In 1997, Mammoet innovated the first of its own multi-thousand ton movers, the 2000t Platform TwinRing ringer crane, with a platform that rests on a ring for slewing.
Increasing the mobility of giant cranes, Mammoet created Platform Twinring; containerized (PTC) versions of ringer cranes up to 3,200t, with components that fit in standard shipping containers.
While PTCs are not very common in the salvage industry, they are particularly convenient for speedy heavylift salvage whether by land or by sea.
Van der Vlies explains, "There are two options with a PTC depending of the situation of the wreck. If the wreck is near close to land, we place the PTC on land nearby and cut the wreck in pieces. We discharge those pieces with the PTC crane on a barge or on shore.
"The seaside option is to put the PTC on a big barge and use it as a sheerleg or crane barge."
PTCs also offer the advantage of being modular, so they can be built up to increase reach across the width of a large cargo vessel. "The problem with big container vessels could be the reach of the crane because the width is huge and you need that reach to remove the containers," says Van der Vlies.
Lifting from the deepest depths
Apart from heavy lift, a challenge salvors face is salvaging deeper than 150m, where divers cannot easily go attach the ropes for lifting, so they are looking beyond cranes to do it.
A Deep Water Recovery System (DWRS), developed by Mammoet using underwater excavators, is intended for this. "We try to develop and engineer special tools for each kind of project," says Van der Vlies.
Remote controlled excavators used at 140m depth, put onto a seabed, remove the cargo from the ship, placing it into a basket which is then lifted onto a barge, Van der Vlies says:
"For cargo removal we empty the ship. We often design and build special equipment and tools for such a project depending of depth and situation. We designed and built once a special vacuum grip to remove aluminum blocks from a cargohold from a ship on a depth of 130m."
"For a big environmental protection removal job in Canada at a depth of 360m, we designed a special environmental protecting case around a fuel truck."
Mammoet is already using its engineering experience to design a tool which may be able to handle lifts for new generation 16,000 TEU cargo vessels. "At the moment we have been working with some insurance companies to develop special equipment to remove the containers in case of an extraordinary situation, because the contents are valuable, and the insurance value of the containers is huge. You are talking about a few €100m for container vessels of this size," says Van der Vlies.

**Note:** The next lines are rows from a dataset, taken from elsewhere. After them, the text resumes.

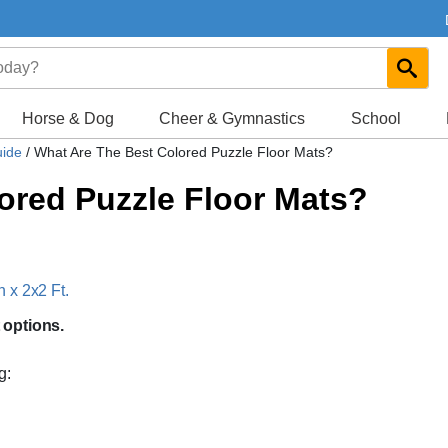
Horse & Dog
Cheer & Gymnastics
School
uide
/
What Are The Best Colored Puzzle Floor Mats?
ored Puzzle Floor Mats?
 x 2x2 Ft.
 options.
g:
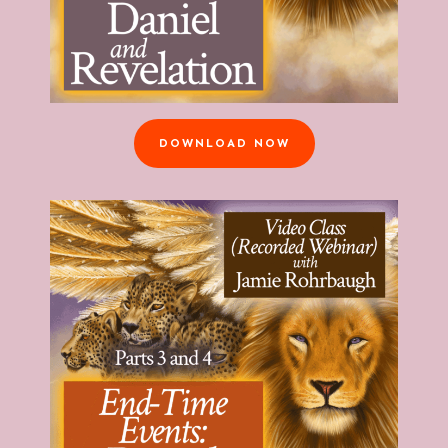
DOWNLOAD NOW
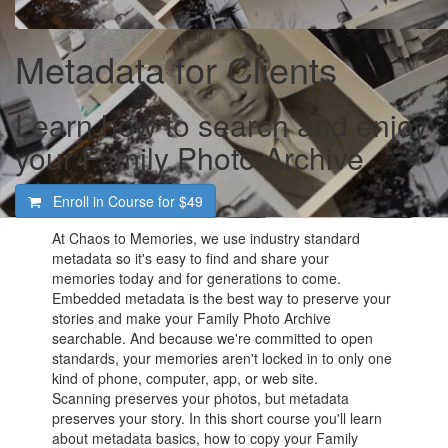
Metadata for Clients
Learn how to search and enjoy
your Family Photo Archive
Enroll in Course for
$49
At Chaos to Memories, we use industry standard
metadata so it's easy to find and share your
memories today and for generations to come.
Embedded metadata is the best way to preserve your
stories and make your Family Photo Archive
searchable. And because we're committed to open
standards, your memories aren't locked in to only one
kind of phone, computer, app, or web site.
Scanning preserves your photos, but metadata
preserves your story. In this short course you'll learn
about metadata basics, how to copy your Family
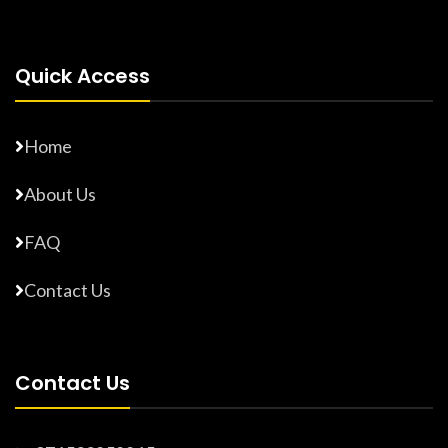
Quick Access
Home
About Us
FAQ
Contact Us
Contact Us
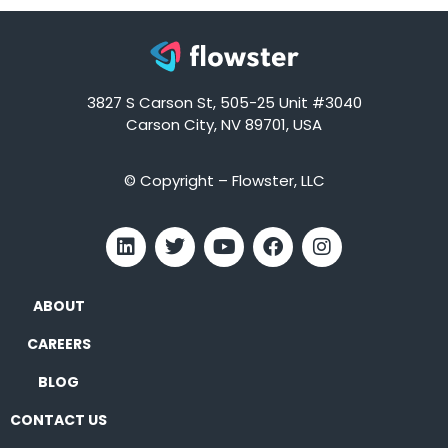
3827 S Carson St, 505-25 Unit #3040
Carson City, NV 89701, USA
© Copyright – Flowster, LLC
ABOUT
CAREERS
BLOG
CONTACT US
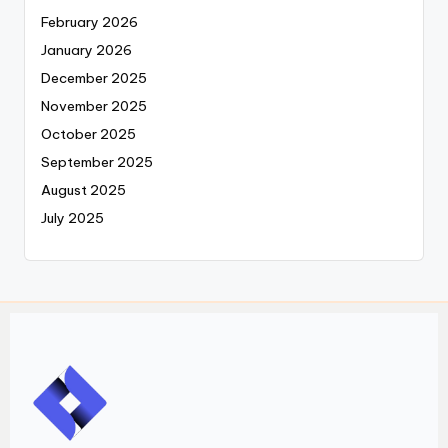
February 2026
January 2026
December 2025
November 2025
October 2025
September 2025
August 2025
July 2025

Mammoet estimates that designing and making the heavy lift salvage tool for the job will require large investments. The financing opportunities for such an undertaking may not become available until insurance companies need to call on companies to handle a 16,000 TEU shipwreck.
Van der Vlies says, "It is matter of time until something happens with this kind of new generation container vessel, and we can't say whether the ship will be laying in deep or shallow water, or if it will be on fire, or if it will collide with another vessel. No two situations are the same in salvage world."
Looking to expand not heft but depth, a firm in the UK called Deep Tek is poised with the patented winch technology to literally take salvage where it has never been before: 5,000m underwater.
Wire rope winches for deepwater lifting bottom out at about 3,000m water depth where the heavy weight of the rope makes lifting impossible.
While fibre ropes are light enough to use with winches, the problem of rope deformation has traditionally made this kind of rope equally impractical.
Deep Tek's patented spooling pattern counters the problem, and will increase applications for fibre rope winches.
Moya Crawford, Deep Tek's Managing Director, plans on developing the salvage market for its winches in 2013 by launching a rental fleet to demonstrate the smaller end of their potential.
Small versions of the winches will be able to lift 30t at depths as low as 5000m.
Deep Tek also told Cranes Today that development is underway for its heavylifting winch range, which will specifically address heavy lift of 750t down to 2250m underwater.